- **Saved entries**:
* * *
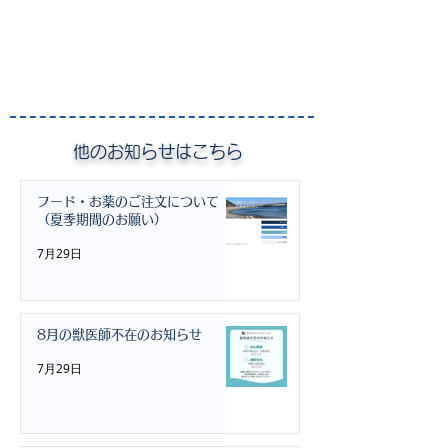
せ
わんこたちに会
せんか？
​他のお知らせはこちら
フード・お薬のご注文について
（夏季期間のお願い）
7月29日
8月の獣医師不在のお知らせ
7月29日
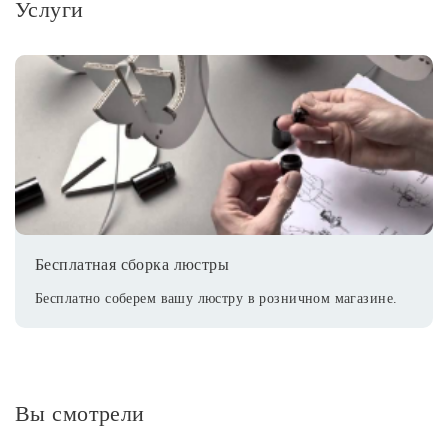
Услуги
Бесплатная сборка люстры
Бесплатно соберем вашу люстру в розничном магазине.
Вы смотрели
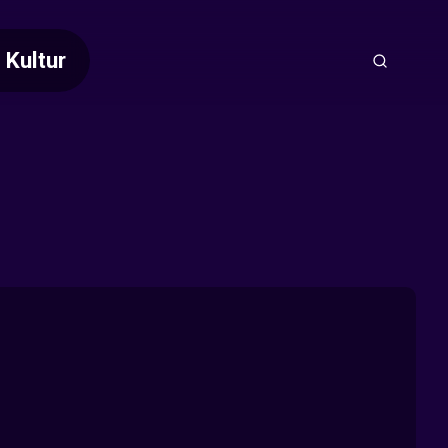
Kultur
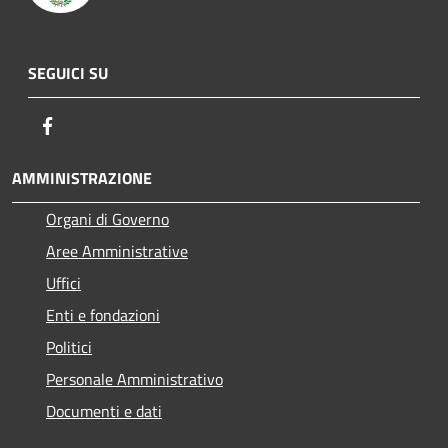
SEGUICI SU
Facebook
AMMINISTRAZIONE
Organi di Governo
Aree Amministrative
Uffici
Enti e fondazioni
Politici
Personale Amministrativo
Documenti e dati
* * *
From the line containing "8月の獣医師不在のお知らせ" through the last line of the records, both included, output those lines exactly and nothing else; skip the pictures.

8月の獣医師不在のお知らせ
7月29日
Услуги
Бесплатная сборка люстры
Бесплатно соберем вашу люстру в розничном магазине.
Вы смотрели
Kultur
SEGUICI SU
Facebook
AMMINISTRAZIONE
Organi di Governo
Aree Amministrative
Uffici
Enti e fondazioni
Politici
Personale Amministrativo
Documenti e dati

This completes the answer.